Изменить стиль страницы

Сейчас он меня поцелует, с ужасом подумала Инга.

Сердце в этот момент превратилось в иголку, в длинную, заостренную с двух сторон спицу, раскаленную добела, и стало колотиться в груди нещадно, протыкая насквозь все, что попадалось ему на пути. Было ужасно больно.

Сейчас он меня поцелует, подумала она сквозь эту боль, и я не буду сопротивляться. Потому что я сама ужасно хочу этого. Хочу и боюсь. Но хочу все же сильнее, чем боюсь.

Чтобы было не так страшно, она закрыла глаза. Зажмурила крепко-крепко, и не открывала до тех пор, пока этот поцелуй, самый первый и самый страшный, не закончился.
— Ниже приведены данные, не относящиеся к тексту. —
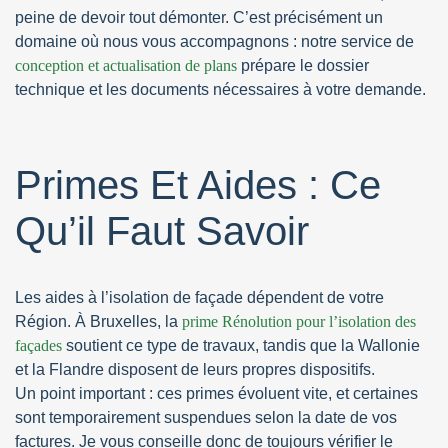
peine de devoir tout démonter. C’est précisément un
domaine où nous vous accompagnons : notre service de
conception et actualisation de plans
prépare le dossier
technique et les documents nécessaires à votre demande.
Primes Et Aides : Ce
Qu’il Faut Savoir
Les aides à l’isolation de façade dépendent de votre
Région. À Bruxelles, la
prime Rénolution pour l’isolation des
façades
soutient ce type de travaux, tandis que la Wallonie
et la Flandre disposent de leurs propres dispositifs.
Un point important : ces primes évoluent vite, et certaines
sont temporairement suspendues selon la date de vos
factures. Je vous conseille donc de toujours vérifier le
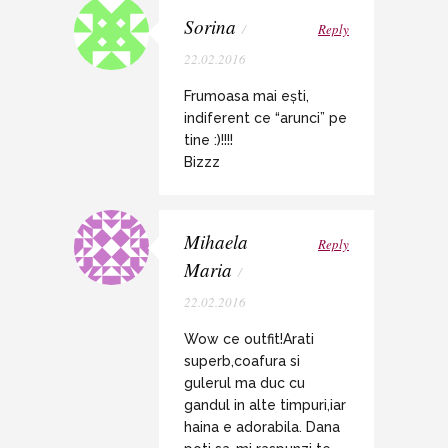
Sorina
/
Reply
22.02.2016
Frumoasa mai ești,
indiferent ce “arunci” pe
tine :)!!!!
Bizzz
Mihaela
Reply
Maria
/
22.02.2016
Wow ce outfit!Arati
superb,coafura si
gulerul ma duc cu
gandul in alte timpuri,iar
haina e adorabila. Dana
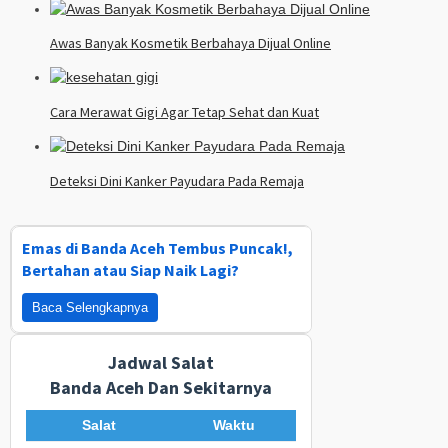
Awas Banyak Kosmetik Berbahaya Dijual Online
Cara Merawat Gigi Agar Tetap Sehat dan Kuat
Deteksi Dini Kanker Payudara Pada Remaja
Emas di Banda Aceh Tembus Puncak!,
Bertahan atau Siap Naik Lagi?
Baca Selengkapnya
Jadwal Salat
Banda Aceh Dan Sekitarnya
Salat
Waktu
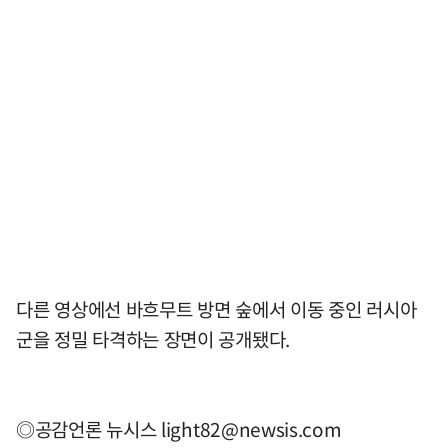
다른 영상에선 바흐무트 방면 숲에서 이동 중인 러시아
군을 정밀 타격하는 장면이 공개됐다.
◎공감언론 뉴시스
light82@newsis.com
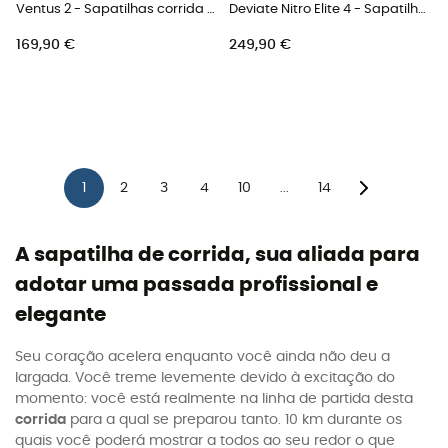
Ventus 2 - Sapatilhas corrida mulher
Deviate Nitro Elite 4 - Sapatilhas corrida homem
169,90 €
249,90 €
1
2
3
4
10
14
...
A sapatilha de corrida, sua aliada para
adotar uma passada profissional e
elegante
Seu coração acelera enquanto você ainda não deu a
largada. Você treme levemente devido à excitação do
momento: você está realmente na linha de partida desta
corrida
para a qual se preparou tanto. 10 km durante os
quais você poderá mostrar a todos ao seu redor o que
Он длился очень долго, и ей на него не хватило дыхания. А после вдоха, долгожданного, но короткого и судорожного, она сразу поняла, что немедленно умрет, если сейчас же, сию секунду, не наткнется в темноте на его губы, не приникнет к ним с жадностью, потому что целовать его губы оказалось намного важнее, чем вдыхать кислород. Она обхватила его за горячую шею, и руки сами потянулись вниз, и наткнулись на шерстяной ворот джемпера – она едва не закричала от злости на этот некстати случившийся джемпер, по-хозяйски припрятавший от нее его горячую, гладкую, такую необходимую сейчас ее рукам кожу. Пробравшись внутрь обманным путем, снизу, жадно и быстро насытилась новыми ощущениями и со стоном потянула вверх ненужный джемпер, который почему-то никак не хотел сниматься, застревал на горле, не пропускал подбородок и делал все, что можно, для того, чтобы только остановить это безумие.

Джемпер упал наконец на пол, беспомощно растянувшись, раскинув в стороны глупые серые рукава. Следом за ним полетели в воздух оставшиеся предметы одежды, попадали на пол вперемежку больничный халат в цветочек и отутюженные брюки с идеальными стрелками.
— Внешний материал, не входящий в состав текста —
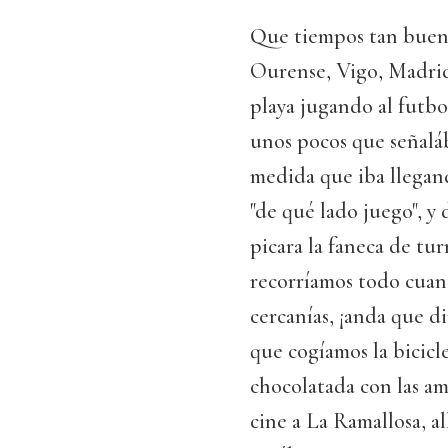
Que tiempos tan bueno
Ourense, Vigo, Madrid 
playa jugando al futb
unos pocos que señaláb
medida que iba llegan
"de qué lado juego", y
picara la faneca de tur
recorríamos todo cuan
cercanías, ¡anda que d
que cogíamos la bicic
chocolatada con las am
cine a La Ramallosa, al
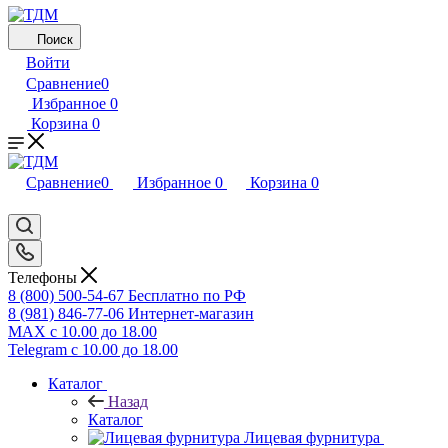
Поиск
Войти
Сравнение
0
Избранное
0
Корзина
0
Сравнение
0
Избранное
0
Корзина
0
Телефоны
8 (800) 500-54-67
Бесплатно по РФ
8 (981) 846-77-06
Интернет-магазин
MAX
с 10.00 до 18.00
Telegram
с 10.00 до 18.00
Каталог
Назад
Каталог
Лицевая фурнитура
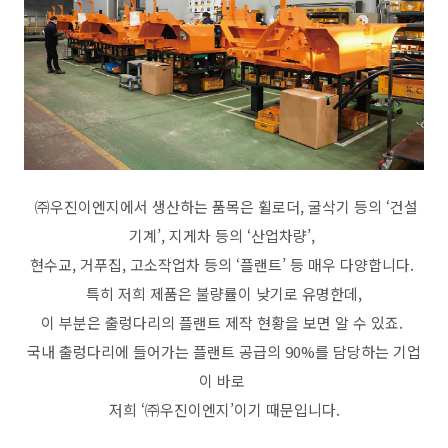
㈜우진이엔지에서 생산하는 품목은 휠로더, 굴삭기 등의 ‘건설
기계’, 지게차 등의 ‘산업차량’,
현수교, 거푸집, 고소작업차 등의 ‘플랜트’ 등 매우 다양합니다.
특히 저희 제품은 불량률이 낮기로 유명한데,
이 부분은 출렁다리의 플랜트 제작 현황을 보면 알 수 있죠.
국내 출렁다리에 들어가는 플랜트 공급의 90%를 담당하는 기업
이 바로
저희 ‘㈜우진이엔지’이기 때문입니다.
Открыв на секунду глаза, она увидела, как снова закачались над головой тени на потолке. В этот момент рядом со своим сердцем она почувствовала биение другого, такого же горячего, раскаленного добела, и острого, как спица. Она ощутила это сердце сквозь кожу и мышцы и почувствовала, как оно прикоснулось в самой глубине к ее сердцу. И слилось с ним в одно, большое. А потом стала общей и обнаженная горячая кожа, и кровь, бурлящая в венах, и хриплое дыхание.

Тени на потолке заметались в какой-то сумасшедшей пляске. Этот танец теней был похож на костер с языками холодного черно-белого пламени.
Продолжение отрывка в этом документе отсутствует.